I want to continue a theme I started two weeks ago with a post titled “Making the Minimum Credit Card Payment” and followed-up last week with another post called “Choosing Weak Balance Sheets and High D/E Ratios.” I know some of you read the  May 27 Bloomberg piece linked next because you wrote me about it this past week (Thank you for that):

http://www.bloomberg.com/news/2014-05-26/bad-credit-no-problem-as-shares-of-balance-sheet-bombs-rise-94-.html

I won’t repeat the content of the article but do encourage you to read it if you have not already. For a risk averse investor like myself who wants to buy into companies of substantive (tangible) worth and in a healthy financial state, and that are being overseen by a wise financial company steward (Chief Financial Officer) who is looking beyond tomorrow, articles like this Bloomberg piece are shocking and unsettling.

The proof is in the pudding, so the saying goes. As recent articles like the Bloomberg piece reveal, indeed the stock market is yielding recent evidence of an insatiable appetite for risk-taking. Our entire economy and the financial markets rest on our collective confidence  in the value of the U.S. dollar since there is nothing of actual tangible value, like the former gold standard, upholding its worth. So, confidence is critical to our future.

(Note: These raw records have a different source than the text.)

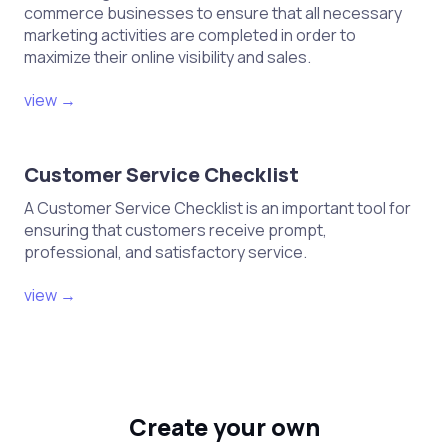
commerce businesses to ensure that all necessary
marketing activities are completed in order to
maximize their online visibility and sales.
view →
Customer Service Checklist
A Customer Service Checklist is an important tool for
ensuring that customers receive prompt,
professional, and satisfactory service.
view →
Create your own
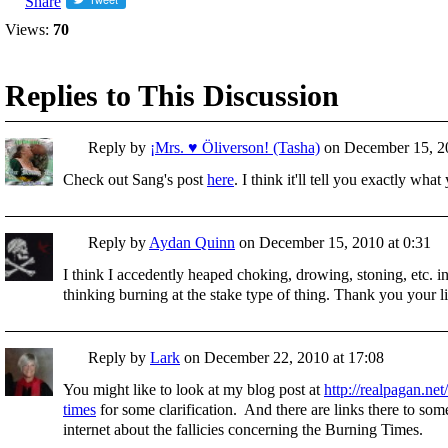
Share
Views:
70
Replies to This Discussion
Reply by
¡Mrs. ♥ Öliverson! (Tasha)
on
December 15, 20
Check out Sang's post
here
. I think it'll tell you exactly wh
Reply by
Aydan Quinn
on
December 15, 2010 at 0:31
I think I accedently heaped choking, drowing, stoning, etc. in
thinking burning at the stake type of thing. Thank you your l
Reply by
Lark
on
December 22, 2010 at 17:08
You might like to look at my blog post at
http://realpagan.net
times
for some clarification. And there are links there to som
internet about the fallicies concerning the Burning Times.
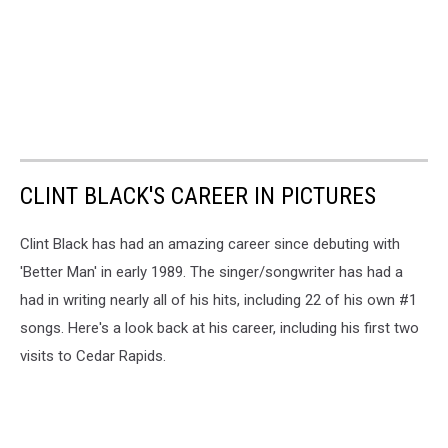
CLINT BLACK'S CAREER IN PICTURES
Clint Black has had an amazing career since debuting with
'Better Man' in early 1989. The singer/songwriter has had a
had in writing nearly all of his hits, including 22 of his own #1
songs. Here's a look back at his career, including his first two
visits to Cedar Rapids.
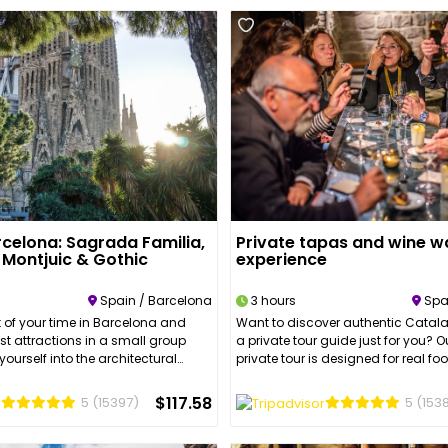
rcelona: Sagrada Familia,
Private tapas and wine wa
, Montjuic & Gothic
experience
Spain / Barcelona
3 hours
Spa
 of your time in Barcelona and
Want to discover authentic Catala
est attractions in a small group
a private tour guide just for you? 
yourself into the architectural
private tour is designed for real f
 history of the Gothic Quarter and
lovers.During this tour, your guide w
ing you need to know about
through 3 different neighborhoods
$117.58
5
(15397)
5
(153
nism. With an expert tour guide,
Boqueria Market, Barcelona’s Old
ity’s most iconic sights and enjoy
will stop at 4 different authentic t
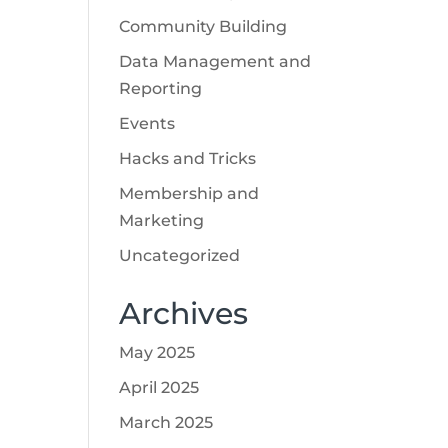
Community Building
Data Management and
Reporting
Events
Hacks and Tricks
Membership and
Marketing
Uncategorized
Archives
May 2025
April 2025
March 2025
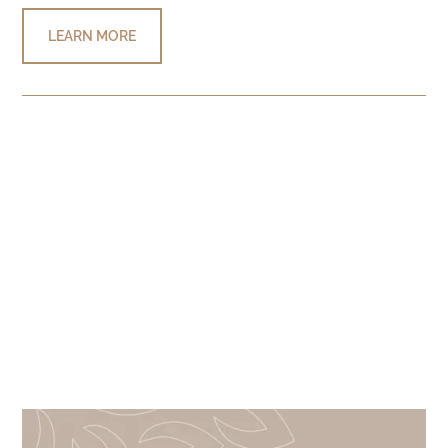
LEARN MORE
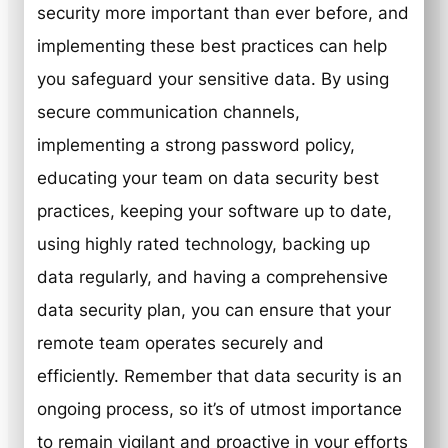
security more important than ever before, and
implementing these best practices can help
you safeguard your sensitive data. By using
secure communication channels,
implementing a strong password policy,
educating your team on data security best
practices, keeping your software up to date,
using highly rated technology, backing up
data regularly, and having a comprehensive
data security plan, you can ensure that your
remote team operates securely and
efficiently. Remember that data security is an
ongoing process, so it’s of utmost importance
to remain vigilant and proactive in your efforts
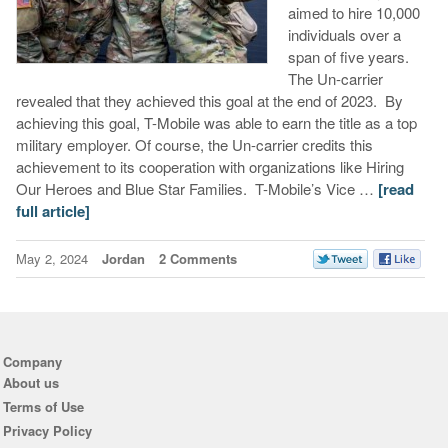
aimed to hire 10,000
individuals over a
span of five years.
The Un-carrier
revealed that they achieved this goal at the end of 2023. By
achieving this goal, T-Mobile was able to earn the title as a top
military employer. Of course, the Un-carrier credits this
achievement to its cooperation with organizations like Hiring
Our Heroes and Blue Star Families. T-Mobile’s Vice …
[read
full article]
May 2, 2024
Jordan
2 Comments
Company
About us
Terms of Use
Privacy Policy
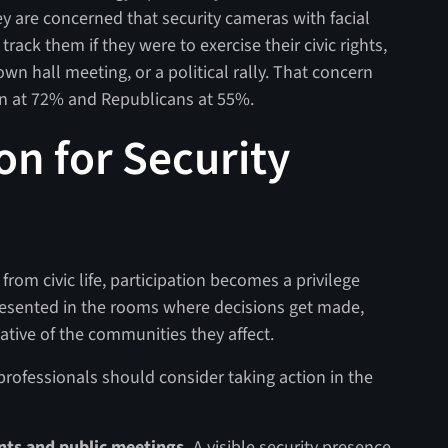
ey are concerned that security cameras with facial
rack them if they were to exercise their civic rights,
own hall meeting, or a political rally. That concern
in at 72% and Republicans at 55%.
ion for Security
om civic life, participation becomes a privilege
presented in the rooms where decisions get made,
tive of the communities they affect.
professionals should consider taking action in the
vents and public meetings.
A visible security presence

However, irrational confidence that converts into reckless risk-taking (in my opinion, a key attribute of “gambling”), is purely dangerous for our national well-being.

Participants in the stock market simply cannot afford to buy into the notion that the balance sheet does not matter, not even to momentarily flirt with the notion. Purposely selecting companies and initiating stock positions where the balance sheets presently reveal near-bankrupt scenarios (as revealed by poor Altman Z-scores, for example), is not an effective investment strategy; in my view, it is a recipe for disaster.

The main reason I wrote “Choose Stocks Wisely” was to encourage the wide-spread use of the balance sheet in risk assessment with regard to investing in common stocks. Without the balance sheet, there is simply no other tool for determining the amount and quality of equity supporting the price paid for a share of common stock (a share of the company equity). The balance sheet “IS” the only statement that details the financial position of a company at a point in time.

Banks were making so much money during the housing boom of several years back that a practice called subprime lending became widespread. The security of the loans seemed unimportant while the party lasted but that party came to an abrupt end. Yes, we all were witnesses to what took place starting in 2007 and 2008. We need to learn and remember some lessons thoroughly.  Will we disregard the importance of sound financial management practices that keep companies in good financial condition (per the balance sheet) again, and so quickly?? Please “don’t drink the kool-aid!”